Option 1: Bounding rectangles can be used instead of contours.

However, the size of rectangular kernel needs to be set manually to get a suitable bounding rectangle.

Covering SP

The wiping task can be formed as a Covering Traveling Salesman Problem. To guarantee that the cleaner will pass each pixel of stains, each point on contours c is checked if it lies within an e-neighborhood of current nodes, where the value of e depends on the size of the tool (e.g. radius of the brush) used to accomplish the task. If not, c is added to the node_list.

As is shown in the image above, blue point stands for the starting point, red points are all the nodes for planning algorithms and green shadows marks the area the brush covers.

Motion Planning

The task of passing all the nodes is then formed as a Traveling Salesman Problem, and will be solved by following algorithms.

Nearst Neighbors

Starting from the initial position (current position of end effector, marked as blue), select the nearst node to be the next move.

The computation for nn is quite efficient, but the path is obviously not optimal:

Dynamic Programming

The path is planned by dynamic programming. However, the computation time is relatively long.

Ant Colony Algorithm

The path is planned by ant colony algorithm. Area covered by the brush along the path is marked as blue shadow. Here the population is set as 50 and it runs for 200 iterations.
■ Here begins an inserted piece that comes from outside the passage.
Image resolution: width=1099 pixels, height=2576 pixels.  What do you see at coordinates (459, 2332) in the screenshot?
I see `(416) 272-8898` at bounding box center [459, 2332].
Path planned with neighborhood radius e=10:

The computation for ac takes longer, but the resulted path is also more cost-efficient:

Path planned with neighborhood radius e=5:

Demo

To detect stains and plan the path of the end-effector:

python viewer.py

As is shown in the demo, the RoI is firstly selected as the working area. The planned path (marked as blue shadow) is always able to cover all the words.
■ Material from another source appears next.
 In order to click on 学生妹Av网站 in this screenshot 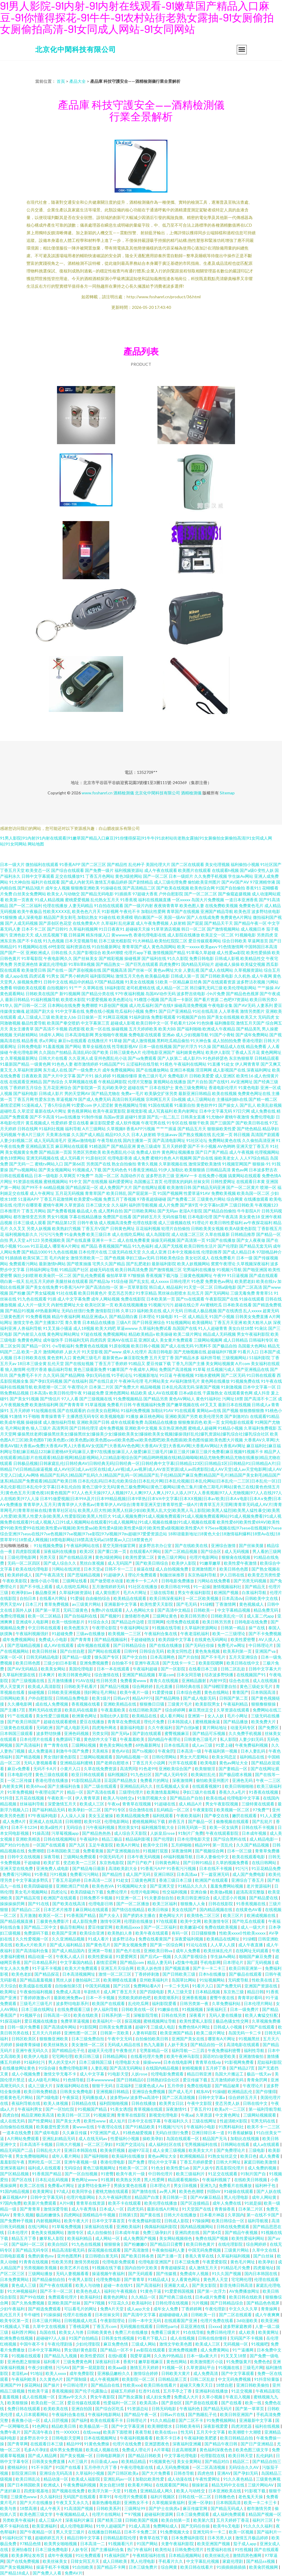, I will do `click(240, 876)`.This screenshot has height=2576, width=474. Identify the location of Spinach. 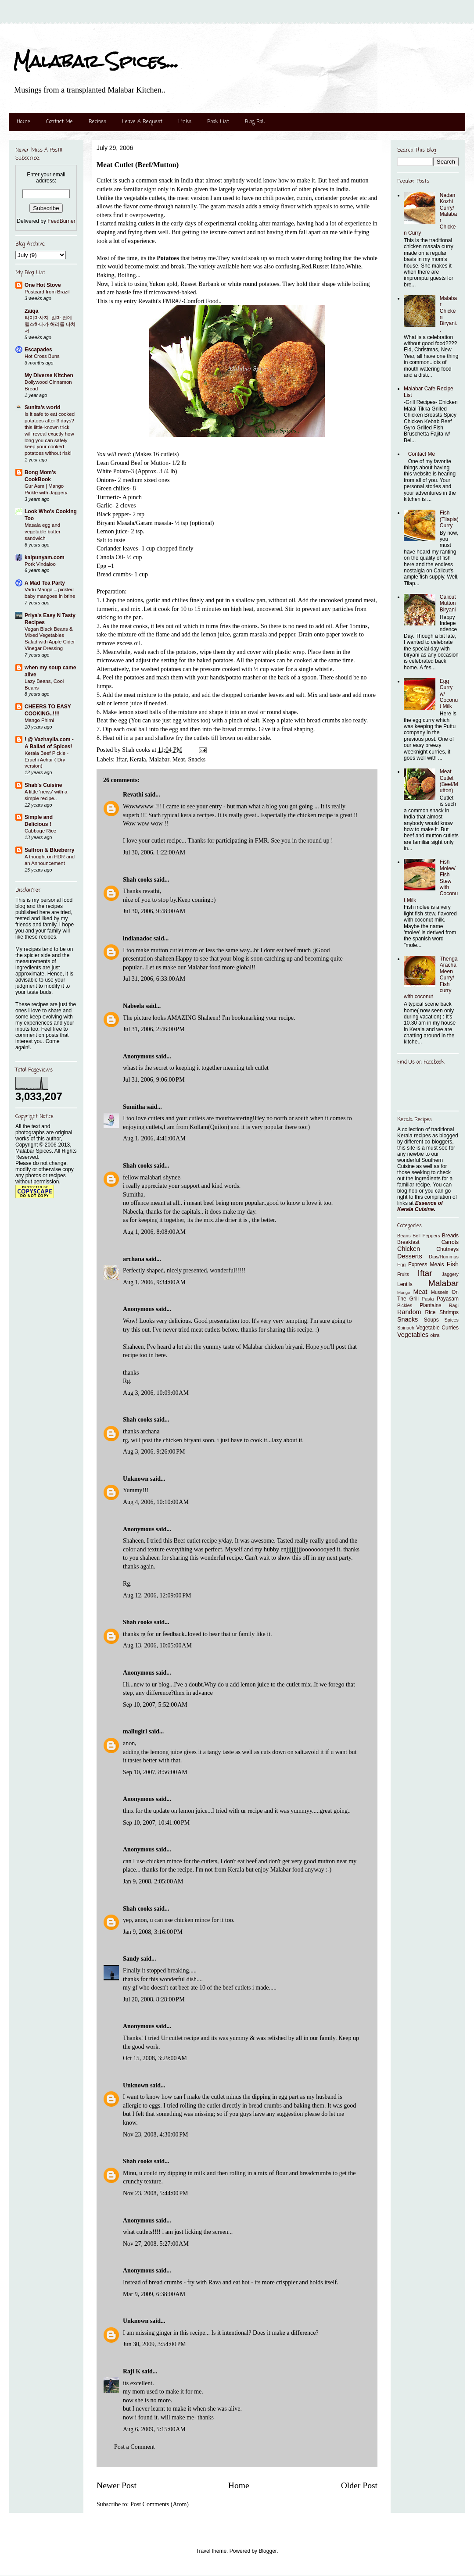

Note that this demo uses Nearst Neighbor as planning algorithm. For more complex algorithms like Dynamic Programming and Ant Colony, real-time planning and response are not possible.

Next Step & Discussion

Undirected Graph

Results above were obatined under the assumption that nodes are all connected to each other. This guarantees that a path will be found, but also leads to computational burdens in planning. To speed up the planning process, a graph G=(V,E) is constructed following steps in J.Hess2012. The idea is that each node is only connected to top k nearest neighbors within a radius r. In this way, number of edges to be explored is supposed to be cut down. Below is the graph constructed with k=5 and r=30.

Below, two attempts to implement the planning based on this idea are introduced.

1. Modify the distance matrix

An intuitive method is to modify the distance matrix. The entries(costs) that corresponde to unconnected edges are changed into some extremely large numbers. In this way, these edges will not (possibly) chosen by the planning algorithm.

The path planned by graph-based ant colony algorihtm with k=10 and r=70:

and with k=20 and r=70:

As is shown in the screenshots above, tuning k and r has the potential to find a slight more cost-efficient path. However, this method did not descrease the number of iterations in the algorithm, and thus cannot really speed up the computation.

2. Graph-based planning

At each node, graph-based path planning will ignore the unconnected nodes, i.e. only interate over the nodes adjecent to it in the graph. However, as each node is only allowed to be visited once, this method usually fails in finding a valid path.